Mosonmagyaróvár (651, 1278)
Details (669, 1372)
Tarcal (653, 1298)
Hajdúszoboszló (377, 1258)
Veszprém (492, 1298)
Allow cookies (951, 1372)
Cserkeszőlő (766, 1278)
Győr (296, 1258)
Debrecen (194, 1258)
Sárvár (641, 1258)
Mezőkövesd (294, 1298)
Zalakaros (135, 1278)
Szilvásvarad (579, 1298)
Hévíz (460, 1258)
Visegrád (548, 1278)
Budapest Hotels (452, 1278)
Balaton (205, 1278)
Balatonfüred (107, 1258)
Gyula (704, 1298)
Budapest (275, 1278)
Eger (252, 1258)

Work request. Lines from the one holding "Zalakaros (135, 1278)" through the end of the material above should be output exactly, and all others skipped.

Response to the task.
Zalakaros (135, 1278)
Szilvásvarad (579, 1298)
Hévíz (460, 1258)
Visegrád (548, 1278)
Budapest Hotels (452, 1278)
Balaton (205, 1278)
Balatonfüred (107, 1258)
Gyula (704, 1298)
Budapest (275, 1278)
Eger (252, 1258)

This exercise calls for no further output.